Treasury 6, no. 1404
An emerald-green porcelain 'dragons' snuff bottle
Crackled emerald-green glaze on porcelain; with a convex lip and recessed flat foot surrounded by a very slightly protruding convex footrim; carved with a continuous design of two imperial five-clawed dragons chasing a flaming pearl with a background of formalized clouds and flames above four rocky peaks rising from formalized waves; the foot engraved in seal script, Qiandaoren zhi ('Made for/by the man who submerges himself in the Way') in a rounded rectangular cartouche; all interior and exterior surfaces except the footrim covered in glaze Possibly imperial, associated with Qiandaoren, Jingdezhen, 18401910 Height: 6.46 cm Mouth/lip: 1.65/2.23 cm Stopper: glass; stained plastic finial; plastic collar
Condition: very minor wear to the lip; two areas of brown discoloration on the reverse side; one small chip towards the tip of the dragon's horn on the right; the tip of the dragon's horn on the left is missing; some wear to relief areas
Provenance: Sotheby's, London, 6 March 1979, lot 105 The White Wings Collection Robert Kleiner (1998)

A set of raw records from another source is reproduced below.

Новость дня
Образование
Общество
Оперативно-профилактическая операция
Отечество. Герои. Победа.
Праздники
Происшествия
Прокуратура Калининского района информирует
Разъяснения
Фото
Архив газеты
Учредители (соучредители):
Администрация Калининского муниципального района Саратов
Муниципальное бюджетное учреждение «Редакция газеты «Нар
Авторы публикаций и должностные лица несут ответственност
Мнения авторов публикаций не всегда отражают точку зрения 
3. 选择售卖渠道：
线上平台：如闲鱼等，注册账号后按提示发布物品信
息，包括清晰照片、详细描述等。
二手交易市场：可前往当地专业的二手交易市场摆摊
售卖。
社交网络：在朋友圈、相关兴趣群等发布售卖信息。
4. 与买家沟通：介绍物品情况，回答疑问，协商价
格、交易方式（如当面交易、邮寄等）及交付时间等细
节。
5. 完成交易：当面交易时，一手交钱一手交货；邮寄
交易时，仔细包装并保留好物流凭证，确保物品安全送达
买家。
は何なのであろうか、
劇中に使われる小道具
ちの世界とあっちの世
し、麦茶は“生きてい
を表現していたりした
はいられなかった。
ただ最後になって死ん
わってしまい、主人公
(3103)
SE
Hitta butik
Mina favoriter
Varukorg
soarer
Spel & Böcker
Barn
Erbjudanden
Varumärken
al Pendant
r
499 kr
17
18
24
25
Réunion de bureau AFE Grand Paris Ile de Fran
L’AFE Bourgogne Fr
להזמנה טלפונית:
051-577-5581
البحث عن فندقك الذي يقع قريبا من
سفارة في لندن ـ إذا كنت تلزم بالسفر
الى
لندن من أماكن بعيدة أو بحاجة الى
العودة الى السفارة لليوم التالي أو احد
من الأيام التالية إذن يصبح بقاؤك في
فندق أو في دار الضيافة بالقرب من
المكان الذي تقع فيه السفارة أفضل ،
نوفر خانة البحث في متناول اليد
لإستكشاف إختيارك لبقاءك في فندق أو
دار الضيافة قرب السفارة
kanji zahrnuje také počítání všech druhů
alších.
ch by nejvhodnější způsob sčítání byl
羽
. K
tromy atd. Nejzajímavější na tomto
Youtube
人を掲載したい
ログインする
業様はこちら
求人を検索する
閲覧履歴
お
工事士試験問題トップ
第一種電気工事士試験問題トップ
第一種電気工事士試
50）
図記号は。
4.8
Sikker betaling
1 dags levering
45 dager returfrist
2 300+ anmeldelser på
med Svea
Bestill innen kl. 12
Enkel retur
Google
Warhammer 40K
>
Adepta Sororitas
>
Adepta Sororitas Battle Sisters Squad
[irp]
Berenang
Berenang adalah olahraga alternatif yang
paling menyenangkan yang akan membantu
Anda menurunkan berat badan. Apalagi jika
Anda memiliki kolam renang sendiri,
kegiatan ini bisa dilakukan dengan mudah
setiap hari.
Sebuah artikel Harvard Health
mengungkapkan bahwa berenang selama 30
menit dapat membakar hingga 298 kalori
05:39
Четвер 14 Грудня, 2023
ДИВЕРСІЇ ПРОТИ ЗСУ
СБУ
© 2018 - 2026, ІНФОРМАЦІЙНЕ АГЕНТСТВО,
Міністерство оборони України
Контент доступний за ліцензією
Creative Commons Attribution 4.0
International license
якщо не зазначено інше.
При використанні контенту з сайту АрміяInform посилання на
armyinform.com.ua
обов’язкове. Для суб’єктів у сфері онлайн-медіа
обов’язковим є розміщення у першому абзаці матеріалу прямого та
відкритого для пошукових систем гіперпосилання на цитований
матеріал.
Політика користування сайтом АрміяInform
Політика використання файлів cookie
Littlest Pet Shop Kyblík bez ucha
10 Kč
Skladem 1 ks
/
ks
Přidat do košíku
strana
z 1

Two other bottles bear this signature and are of the same subject, although the compositions differ and the others have more emphatic relief. One was illustrated in JICSBS, Summer 1994, p. 1, and is in the style of the individualist carvers of the nineteenth century; it is covered with a pale yellow glaze characteristic of many of their works. The other is covered with an imitation jadeite glaze (also popular with the nineteenth-century porcelain-carving group); formerly in the Rotholtz Collection, it is now part of a private Canadian collection. This distinctive shape became popular in ceramics during the mid-nineteenth century. It was adopted from an eighteenth-century palace form found in glass and hardstones.
The glaze here may have been intended to imitate jadeite, although not of the mottled type commonly imitated by the nineteenth-century porcelain carvers. The present example and the Rotholtz one both have a very wide mouth, a feature that we know was popular on snuff pots of the Daoguang period; we suspect a production date in the late Daoguang or Xianfeng reign would be the most likely. Leaving aside the signature on three of these bottles, there is little doubt that they are from the same hand, as the style is identical and the main dragons similarly disposed. All are spectacularly well-carved, dynamic compositions.
The five-clawed dragons on two of them, combined with the imperial yellow colour of the other example, suggest work for a member of the imperial family. Such protocols may have eroded during the mid-Qing dynasty, particularly for wares designed to be sold to foreign collectors, and forgers making bottles with fake reign marks would purposefully use the imperial colour, but it would seem unwise for anyone to usurp the imperial dragon and colour and then sign his name, even right at the end of the Qing.
See lot 111 in this sale for speculations on the identity of Qiandaoren, 'The Man Who Submerges Himself in the Way'. We have previously read this name as meaning 'Man-of-the-Way Qian', as if Qian were a surname; it is, but it is a rare one. Lot 111 is dated 1898.